EXERCISE PROMPT:
Find the number of lines in these records where the word "identifier" appears. Reply with that number and nothing more.

PROVIDED RECORDS:
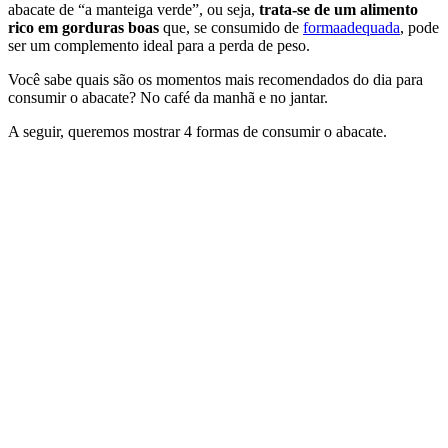
abacate de “a manteiga verde”, ou seja,
trata-se de um alimento
rico em gorduras boas
que, se consumido de
forma
adequada
, pode
ser um complemento ideal para a perda de peso.
Você sabe quais são os momentos mais recomendados do dia para
consumir o abacate? No café da manhã e no jantar.
A seguir, queremos mostrar 4 formas de consumir o abacate.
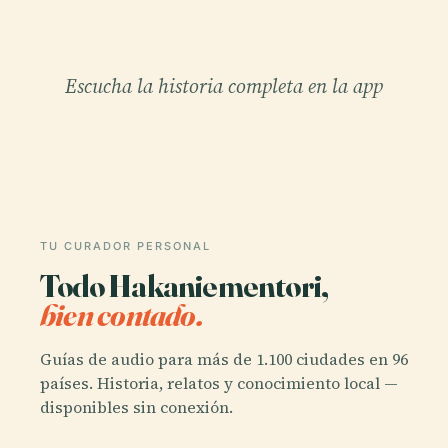
Escucha la historia completa en la app
TU CURADOR PERSONAL
Todo Hakaniementori,
bien contado.
Guías de audio para más de 1.100 ciudades en 96
países. Historia, relatos y conocimiento local —
disponibles sin conexión.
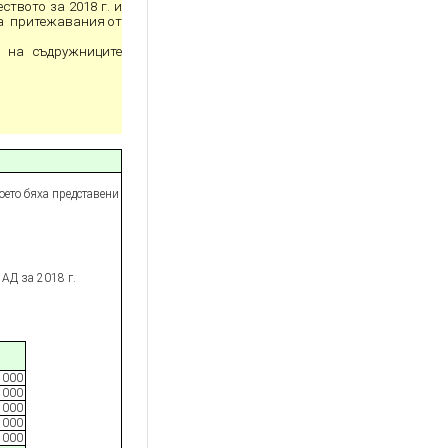
твото за 2018 г. и
на притежавания от
е на съдружниците
оето бяха представени
 АД за 201
8
г.
 000
 000
 000
 000
 000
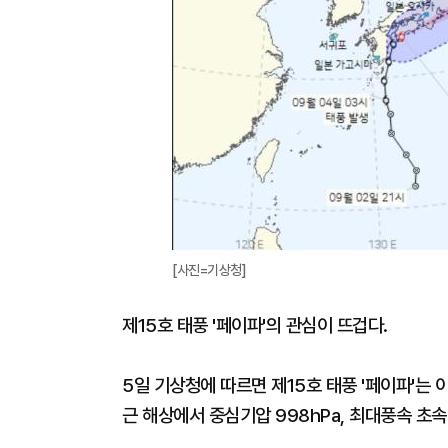
[사진=기상청]
제15호 태풍 '페이파'의 관심이 뜨겁다.
5일 기상청에 따르면 제15호 태풍 '페이파'는 
근 해상에서 중심기압 998hPa, 최대풍속 초속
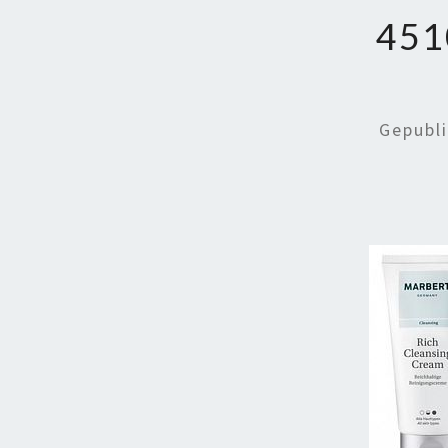
451
Gepubl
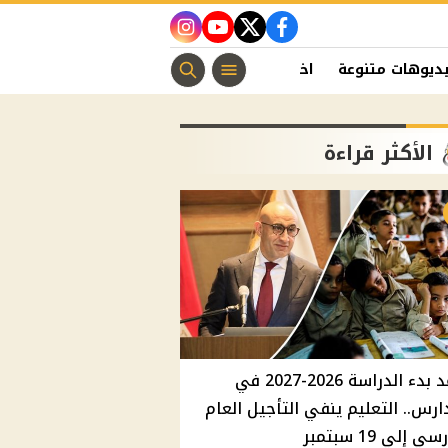
instagram
youtube
twitter
facebook
ديوهات متنوعة
اخبار الفن
منوعات مسيحية
اخبار الرياضة
الأكثر قراءة
موعد بدء الدراسة 2026-2027 في
ارس.. التعليم ينفي التأجيل العام
ي إلي 19 سبتمبر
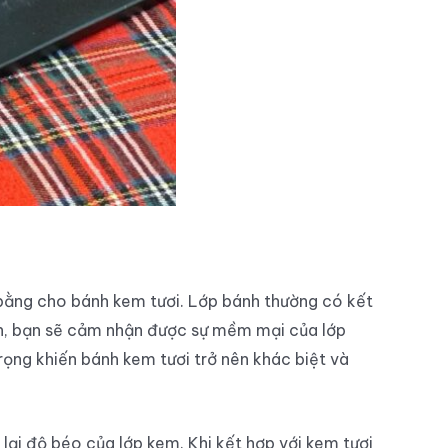
n bằng cho bánh kem tươi. Lớp bánh thường có kết
nh, bạn sẽ cảm nhận được sự mềm mại của lớp
ng khiến bánh kem tươi trở nên khác biệt và
ại độ béo của lớp kem. Khi kết hợp với kem tươi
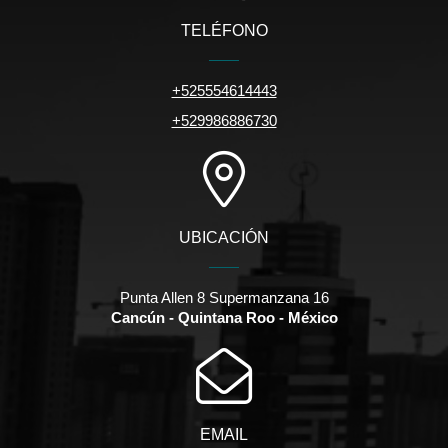
TELÉFONO
+525554614443
+529986886730
UBICACIÓN
Punta Allen 8 Supermanzana 16
Cancún - Quintana Roo - México
EMAIL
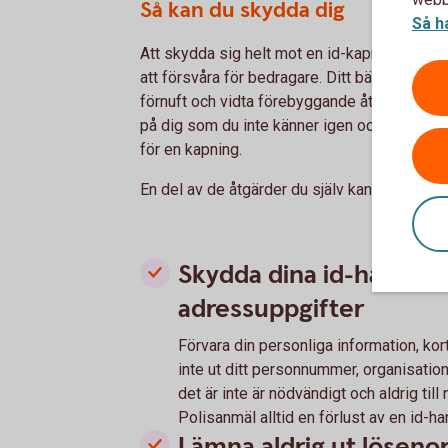
Så kan du skydda dig
Så h
Att skydda sig helt mot en id-kapning är inte
att försvåra för bedragare. Ditt bästa skydd
förnuft och vidta förebyggande åtgärder. Va
på dig som du inte känner igen och polisanmä
för en kapning.
En del av de åtgärder du själv kan vidta i fö
Skydda dina id-handli
adressuppgifter
Förvara din personliga information, kor
inte ut ditt personnummer, organisati
det är inte är nödvändigt och aldrig till
Polisanmäl alltid en förlust av en id-ha
Lämna aldrig ut lösenor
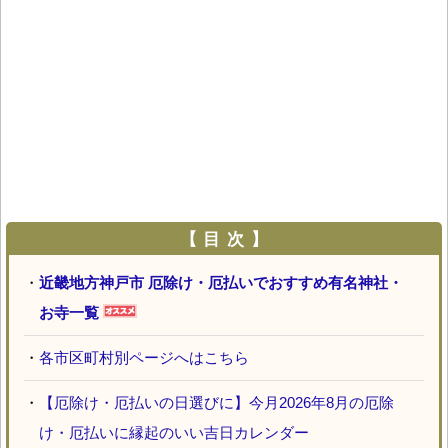
【 目 次 】
・
近畿地方神戸市 厄除け・厄払いでおすすめ有名神社・
お寺一覧
・
各市区町村別ページへはこちら
・
【厄除け・厄払いの日選びに】今月2026年8月の厄除
け・厄払いに縁起のいい吉日カレンダー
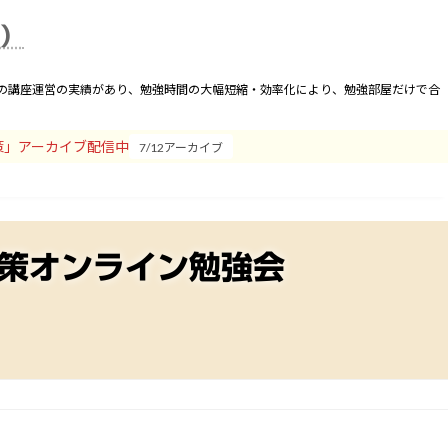
合わせ
運営者
卒業会員
座）
間の講座運営の実績があり、勉強時間の大幅短縮・効率化により、勉強部屋だけで合
策」アーカイブ配信中
7/12アーカイブ
対策オンライン勉強会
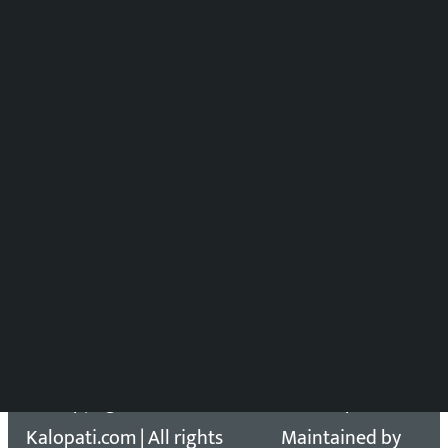
मल्टिमिडिया संयोजन:
पुष्पाञ्जली धमाला
समाचार संयोजन
विष्णु आचार्य
DOIB Reg. No.: 2777/78-79
Press Council Reg. : 57-78-79
समाचार डेस्क : 9851406252 (10AM-10PM)
सिधा सम्पर्क:
Email: kalopatinews@gmail.com
Copyright 2026 ©
Developed &
Kalopati.com | All rights
Maintained by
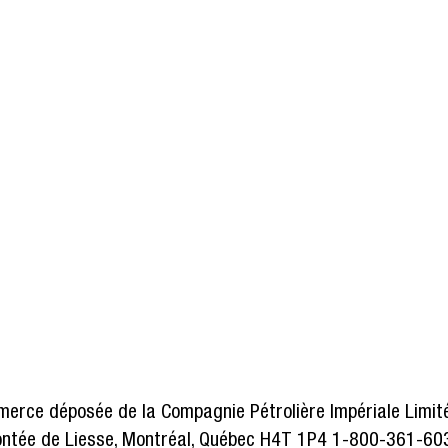
site Web sera en ligne!
rce déposée de la Compagnie Pétrolière Impériale Limitée
ontée de Liesse, Montréal, Québec H4T 1P4 1-800-361-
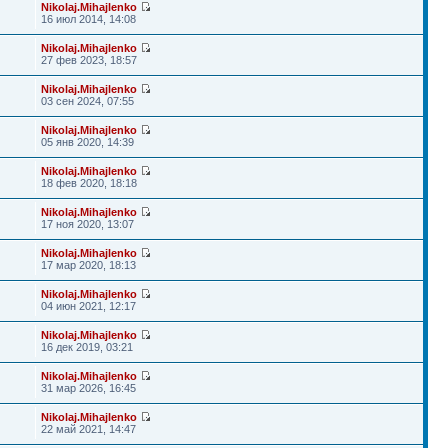
Nikolaj.Mihajlenko
16 июл 2014, 14:08
Nikolaj.Mihajlenko
27 фев 2023, 18:57
Nikolaj.Mihajlenko
03 сен 2024, 07:55
Nikolaj.Mihajlenko
05 янв 2020, 14:39
Nikolaj.Mihajlenko
18 фев 2020, 18:18
Nikolaj.Mihajlenko
17 ноя 2020, 13:07
Nikolaj.Mihajlenko
17 мар 2020, 18:13
Nikolaj.Mihajlenko
04 июн 2021, 12:17
Nikolaj.Mihajlenko
16 дек 2019, 03:21
Nikolaj.Mihajlenko
31 мар 2026, 16:45
Nikolaj.Mihajlenko
22 май 2021, 14:47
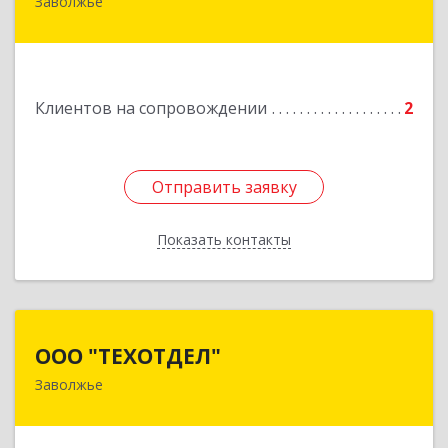
Заволжье
Подробнее
Клиентов на сопровождении
2
Отправить заявку
Отправить заявку
Показать контакты
Назад
ООО "ТЕХОТДЕЛ"
ООО "ТЕХОТДЕЛ"
Заволжье
Подробнее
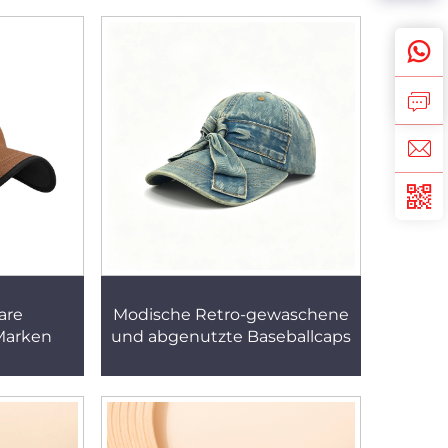
are
Modische Retro-gewaschene
 Marken
und abgenutzte Baseballcaps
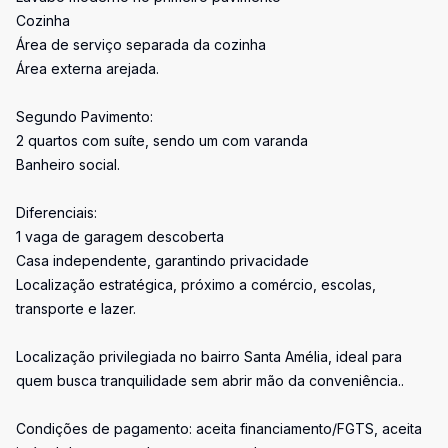
Cozinha
Área de serviço separada da cozinha
Área externa arejada.
Segundo Pavimento:
2 quartos com suíte, sendo um com varanda
Banheiro social.
Diferenciais:
1 vaga de garagem descoberta
Casa independente, garantindo privacidade
Localização estratégica, próximo a comércio, escolas,
transporte e lazer.
Localização privilegiada no bairro Santa Amélia, ideal para
quem busca tranquilidade sem abrir mão da conveniência..
Condições de pagamento: aceita financiamento/FGTS, aceita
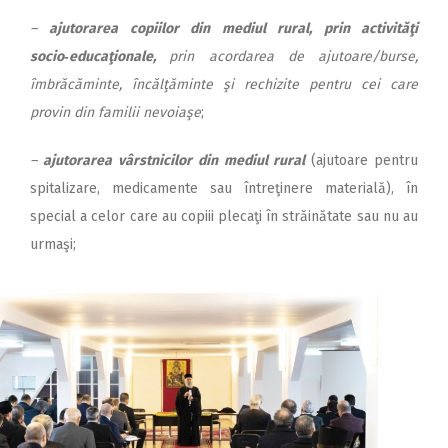
–
ajutorarea copiilor din mediul rural, prin activităţi
socio‑educaţionale,
prin acordarea de ajutoare/burse,
îmbrăcăminte, încălţăminte şi rechizite pentru cei care
provin din familii nevoiaşe
;
–
ajutorarea vârstnicilor
din mediul rural
(ajutoare pentru
spitalizare, medicamente sau întreţinere materială), în
special a celor care au copiii plecaţi în străinătate sau nu au
urmaşi;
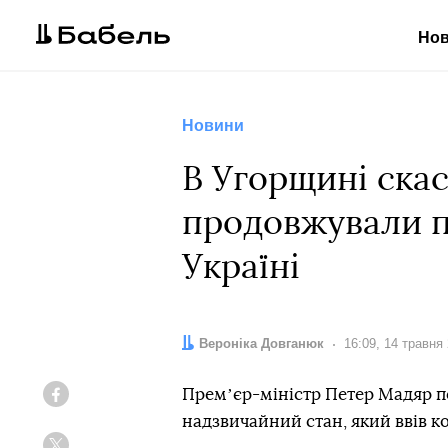
Но
Новини
В Угорщині ска
продовжували п
Україні
Автор:
Вероніка Довганюк
Дата:
16:09, 14 травня
Премʼєр-міністр Петер Мадяр п
Facebook
надзвичайний стан, який ввів к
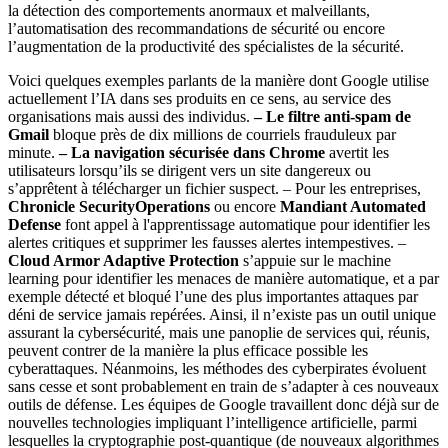
la détection des comportements anormaux et malveillants,
l’automatisation des recommandations de sécurité ou encore
l’augmentation de la productivité des spécialistes de la sécurité.
Voici quelques exemples parlants de la manière dont Google utilise
actuellement l’IA dans ses produits en ce sens, au service des
organisations mais aussi des individus.
– Le filtre anti-spam de
Gmail
bloque près de dix millions de courriels frauduleux par
minute.
– La navigation sécurisée dans Chrome
avertit les
utilisateurs lorsqu’ils se dirigent vers un site dangereux ou
s’apprêtent à télécharger un fichier suspect. – Pour les entreprises,
Chronicle SecurityOperations
ou encore
Mandiant Automated
Defense
font appel à l'apprentissage automatique pour identifier les
alertes critiques et supprimer les fausses alertes intempestives. –
Cloud Armor Adaptive Protection
s’appuie sur le machine
learning pour identifier les menaces de manière automatique, et a par
exemple détecté et bloqué l’une des plus importantes attaques par
déni de service jamais repérées. Ainsi, il n’existe pas un outil unique
assurant la cybersécurité, mais une panoplie de services qui, réunis,
peuvent contrer de la manière la plus efficace possible les
cyberattaques. Néanmoins, les méthodes des cyberpirates évoluent
sans cesse et sont probablement en train de s’adapter à ces nouveaux
outils de défense. Les équipes de Google travaillent donc déjà sur de
nouvelles technologies impliquant l’intelligence artificielle, parmi
lesquelles la cryptographie post-quantique (de nouveaux algorithmes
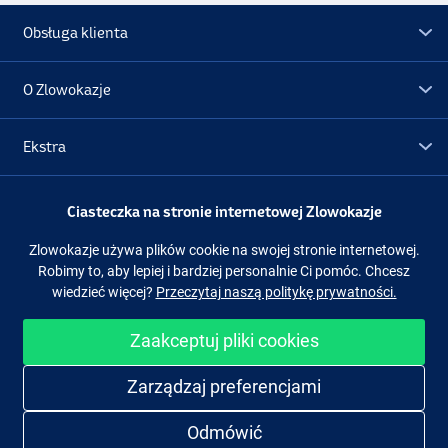
Obsługa klienta
O Zlowokazje
Ekstra
Promocje
Ciasteczka na stronie internetowej Zlowokazje
Zlowokazje używa plików cookie na swojej stronie internetowej.
Obserwuj nas
Facebook
Instagram
Robimy to, aby lepiej i bardziej personalnie Ci pomóc. Chcesz
wiedzieć więcej?
Przeczytaj naszą politykę prywatności.
Zaakceptuj pliki cookies
Łatwe i bezpieczne zakupy
Zarządzaj preferencjami
Odmówić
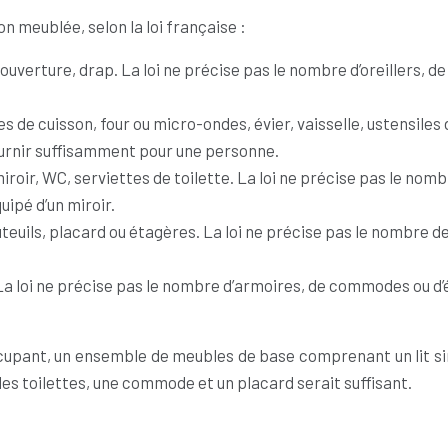
n meublée, selon la loi française :
 couverture, drap. La loi ne précise pas le nombre d’oreillers,
es de cuisson, four ou micro-ondes, évier, vaisselle, ustensiles
fournir suffisamment pour une personne.
iroir, WC, serviettes de toilette. La loi ne précise pas le nom
ipé d’un miroir.
teuils, placard ou étagères. La loi ne précise pas le nombre de
 loi ne précise pas le nombre d’armoires, de commodes ou d’
upant, un ensemble de meubles de base comprenant un lit simpl
es toilettes, une commode et un placard serait suffisant.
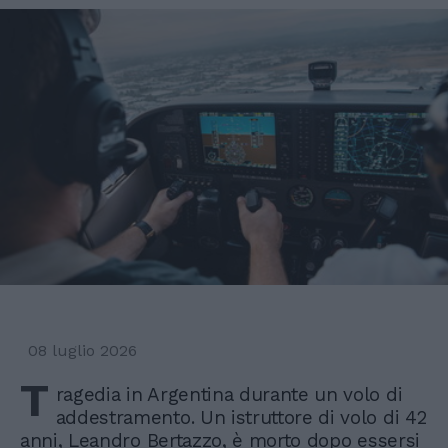
08 luglio 2026
T
ragedia in Argentina durante un volo di
addestramento. Un istruttore di volo di 42
anni, Leandro Bertazzo, è morto dopo essersi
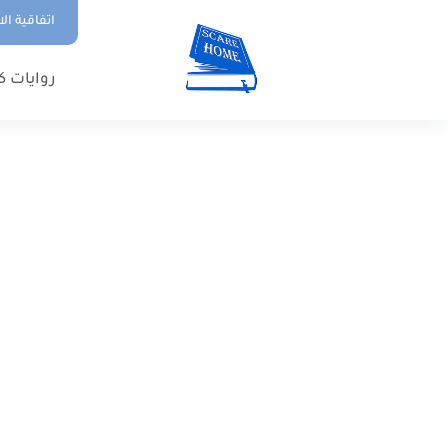
اتفاقية ال
روايات ك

RESULT:
2